Antes de ser el productor notable de 78 años, Efraín Aguilar Pardavé fue el niño futbolista, el narrador de chistes tétricos en conversatorios nocturnos, el lector de “Pulgarcito”, el guardia de fila para la adquisición de carbón, el limpiador de tuercas, el verdulero, el hábil del barrio —del callejón de un solo caño— que se levantaba a las 5.30 a. m. para inaugurar la ducha. Fue también, durante tres años, el profesor de cuarto y quinto de primaria en la 3047 de La Balanza, en Comas. Aquí reunió talento y sembró perspectiva: “Formé un grupo de teatro. Con ellos (los alumnos) hicimos campaña y lo llevamos por todos los colegios”.
Renunció a las aulas porque “era imposible conjugar la docencia en el Estado con la actividad teatral”. Y pese a que había encontrado comodidad en la relación democrática —porque así la cimentó— entre educador y educando, priorizó las tablas: “Las dejé con mucha pena, pero la actividad artística me atraía más”.
Le atraía también una justicia sin ira, más bien con sarcasmo: ya estaba en el teatro Leguía cuando llevó consigo las actas de todos los alumnos porque el colegio le adeudaba su sueldo. “Los padres protestaban, pero fueron con el cheque después. Les entregué las actas”.
Resolver con astucia le sirvió para su rol como tramoyista —“con mi martillo y mi serrucho”, recuerda el también llamado ‘Betito’— en los tiempos en que Pepe Vilar era su jefe, el aplaudido productor teatral de los 60, 70 y 80. “Pepe Vilar no te explotaba”. A su remuneración de 11 dólares —en moneda internacional porque la gira también lo era—, Efraín podía sumar un dólar cada vez que entraba como extra, encarnaba un papel principal o maniobraba la concha del apuntador. Ganaba, así, hasta 21 dólares.
Además de Pepe Vilar, los Somoza, la familia dictatorial de Nicaragua, destacaron su talante multidisciplinario. La hija del entonces presidente Anastasio Somoza, y a quien Efraín le corrigió el “usted” por el “tú” —"Efraín me llamo, no ‘señor Aguilar’"—, le propuso trabajar en el teatro Rubén Darío.
“Me ofreció 5.000 dólares mensuales más un departamento y un carro.

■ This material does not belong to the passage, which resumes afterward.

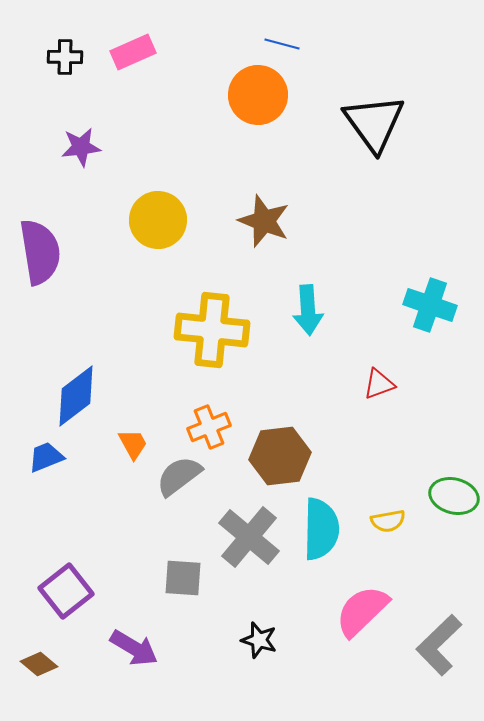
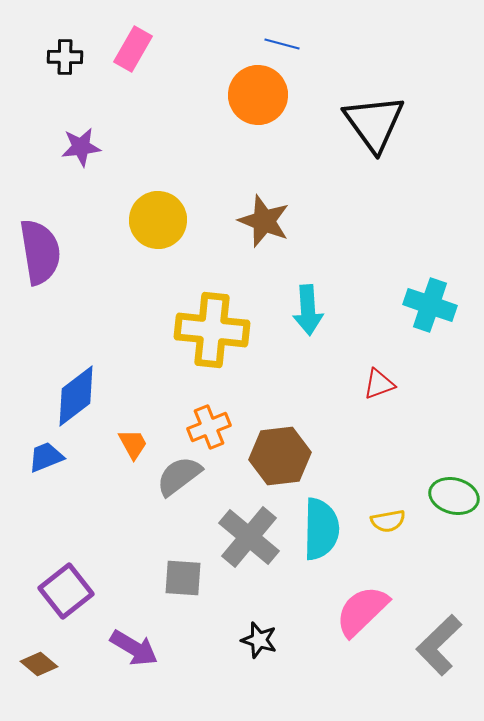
pink rectangle: moved 3 px up; rotated 36 degrees counterclockwise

Yo dije: ‘Yo me quedo’. Firmamos el contrato. Yo tenía que comenzar a trabajar el 1 de enero de 1973, pero el 23 de diciembre de 1972 fue el famoso terremoto de Managua que destruyó todo. Después vino el derrocamiento de los Somoza y se acabó. Queda una linda anécdota”.
También dejó huella en Colombia. La dejó en las arenas de Popayán cuando, en medio de un apagón, se cayó y su figura se calcó sobre el terreno. “Yo no vi que había un alambre y volé. Al día siguiente, cuando fui al teatro a ver el tema de las luces, me dio risa. Mi cuerpo entero estaba dibujado en la tierra muerta”.
Y en Perú estaba dibujado un espacio televisivo para él. Un espacio que sufrió una interrupción de casi 11 años luego de que declinara, en 1982, un pedido del gerente: “Viene un día don Alberto Terry y me dice: ‘Hay que ponerle calatas’. Ese fue su término. Y yo le dije: ‘Pero ¿por qué? Si quieres vemos otro programa a las 10 de la noche y hacemos una revista’. ‘No’, me dijo, ‘hay que poner chicas en ropa muy pequeñita’. Yo no voy a hacer eso, lo lamento mucho. Yo salí, tiré un portazo. La puerta era un vidrio, de esos que dice ‘Gerencia’. Se rompió”.
“Y eso me costó 11 años de televisión. (...) Me dediqué a lo que es producción, producción, producción”. Su práctica en producción teatral robusteció su indiferencia hacia un formato de risa fácil. Por eso, cuando regresó al aire, en 1993, le dijo con seguridad a Ernesto Schutz, entonces dueño de Panamericana Televisión: “Ernestillo, el día que tú hagas lo que yo tengo acá, te vas a volver millonario”.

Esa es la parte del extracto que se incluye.